Three of the four men accused of raping and killing a Dalit woman in 2020.
They were found guilty of culpable homicide, sparking demonstrations.
And reforms to India’s rape laws.
Three of the four men accused of raping and killing a Dalit woman, 19, in 2020 were cleared by an Indian court.
After the attack in the Hathras district of the northern state of Uttar Pradesh, the adolescent was sent to a hospital in Delhi.
Later, she succumbed to her wounds.
After officials allegedly forcedly incinerated her body without her family’s permission, the issue had caused indignation on a global scale.

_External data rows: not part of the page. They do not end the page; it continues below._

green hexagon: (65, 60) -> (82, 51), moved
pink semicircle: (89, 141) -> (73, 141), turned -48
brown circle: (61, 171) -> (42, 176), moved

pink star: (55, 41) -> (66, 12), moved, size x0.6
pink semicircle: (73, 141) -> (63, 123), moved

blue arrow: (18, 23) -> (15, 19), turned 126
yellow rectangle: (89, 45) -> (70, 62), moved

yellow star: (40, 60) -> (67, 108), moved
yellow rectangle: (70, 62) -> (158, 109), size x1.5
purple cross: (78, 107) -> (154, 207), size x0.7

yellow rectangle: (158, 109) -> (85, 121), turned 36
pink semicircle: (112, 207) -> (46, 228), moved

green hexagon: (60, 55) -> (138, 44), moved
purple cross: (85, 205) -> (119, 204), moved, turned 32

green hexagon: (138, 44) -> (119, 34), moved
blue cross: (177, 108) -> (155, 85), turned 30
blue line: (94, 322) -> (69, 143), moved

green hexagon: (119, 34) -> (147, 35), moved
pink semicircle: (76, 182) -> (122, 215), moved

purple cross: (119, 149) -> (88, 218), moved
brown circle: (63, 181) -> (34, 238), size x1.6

The Scheduled Caste and Scheduled Tribe (Prevention of Atrocities) Act, which addresses crimes against Dalits and tribal, states that only one of the four accused—who all belonged to a higher caste—was found guilty of culpable homicide that did not amount to murder.
Once horrifying information about the alleged crime surfaced, the matter had hugely prompted demonstrations in India.
In 2021, the woman’s family reported to the Geeta Pandey that they had discovered her in a field, assaulted and bruised, barely conscious, and nude below the waist.
She was bleeding, had a shattered back, and was spitting up blood.
It was difficult for her to talk because of the large gash on her tongue. Nonetheless, she had claimed that she had been raped in her testimony to the police.
The 19-year-old identified four of her neighbors as the culprits of her gang rape and strangulation in her “dying declaration,” which she gave to a court.
She spent a fortnight struggling for her life before passing away on September 29 in a hospital.
Thereafter, the case was turned over to India’s federal police, the Central Bureau of Investigation (CBI).
The episode brought to light the widespread sexual abuse that 80 million Dalit women in India experience. These women, like their male counterparts, are at the bottom of the country’s strict caste system.
Since the 2012 gangrape and murder of a 23-year-old woman on a bus in Delhi, which sparked widespread demonstrations and reforms to the nation’s rape laws, rape and sexual violence have received more attention in India.
But, there hasn’t been much evidence of a decrease in crimes against women and girls.